TRICOP
Trial question
What is the role of liberal transfusion strategy in critically ill cancer patients with septic shock?
Study design
Single center
Double blinded
RCT
Population
Characteristics of study participants
49.0% female
51.0% male
N = 300
300 patients (146 female, 154 male)
Inclusion criteria: adult cancer patients with septic shock in the first 6 hours of ICU admission
Key exclusion criteria: age < 18 years; inability to receive a transfusion of blood components; high expected mortality or transfusion rate
Interventions
N=149 liberal strategy (hemoglobin threshold < 9 g/dL of RBC transfusion)
N=151 restrictive strategy (hemoglobin threshold < 7 g/dL of RBC transfusion)
Primary outcome
Death at day 28
45
55.6
55.6 %
41.7 %
27.8 %
13.9 %
0.0 %
Liberal
strategy
Restrictive
strategy
No significant
difference ↔
No significant difference in death at day 28 (45% vs. 55.6%; HR 0.74, 95% CI 0.53 to 1.04)
Secondary outcomes
No significant difference in need for mechanical ventilation (30.9% vs. 38.7%; OR 0.71, 95% CI 0.44 to 1.15)
No significant difference in ICU readmission (4% vs. 5.3%; OR 0.75, 95% CI 0.25 to 2.22)

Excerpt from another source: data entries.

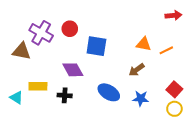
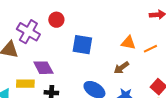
red circle: (70, 29) -> (56, 20), moved
purple diamond: (73, 70) -> (43, 68), moved

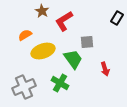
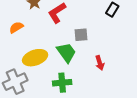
yellow ellipse: (43, 51) -> (35, 58), moved
green cross: (60, 83) -> (62, 83), moved, turned -36

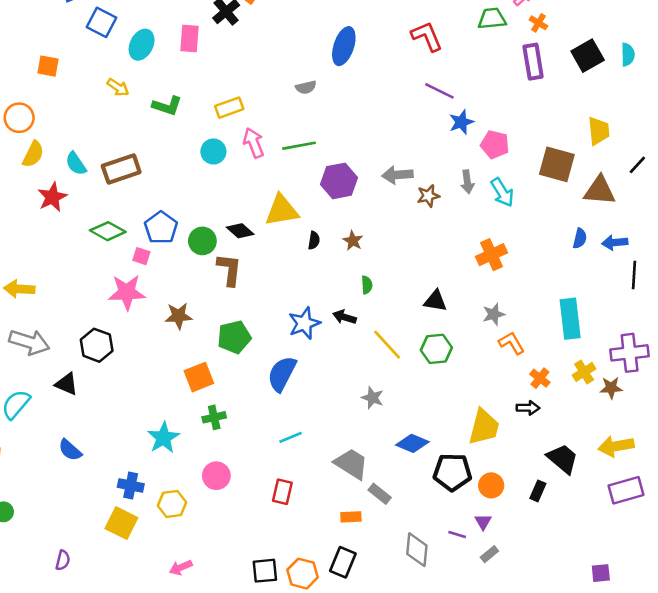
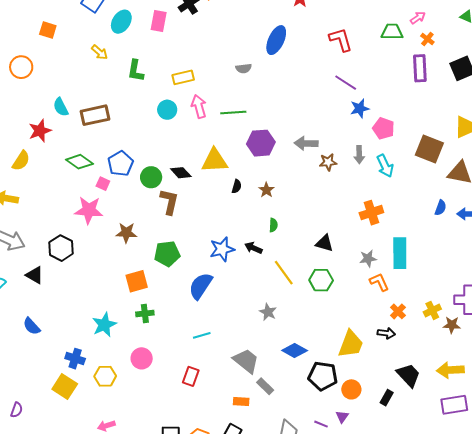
green L-shape: (167, 106) -> (136, 71), turned 75
yellow semicircle: (33, 154) -> (21, 161), moved
cyan rectangle: (570, 319) -> (400, 253), moved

No significant difference in RRT (8.7% vs. 12%; OR 0.7, 95% CI 0.33 to 1.49)
Safety outcomes
No significant differences in acute myocardial infarction, cerebral ischemia, and limb ischemia.
Significant differences in death at 90 days (59.1% vs. 70.2%), overall RBC transfusion (1 unit vs. 0 unit).
Conclusion
In adult cancer patients with septic shock in the first 6 hours of ICU admission, liberal strategy was not superior to restrictive strategy with respect to death at day 28.
Reference
Fabricio S Bergamin, Juliano P Almeida, Giovanni Landoni et al. Liberal Versus Restrictive Transfusion Strategy in Critically Ill Oncologic Patients: The Transfusion Requirements in Critically Ill Oncologic Patients Randomized Controlled Trial. Crit Care Med. 2017 May;45(5):766-773.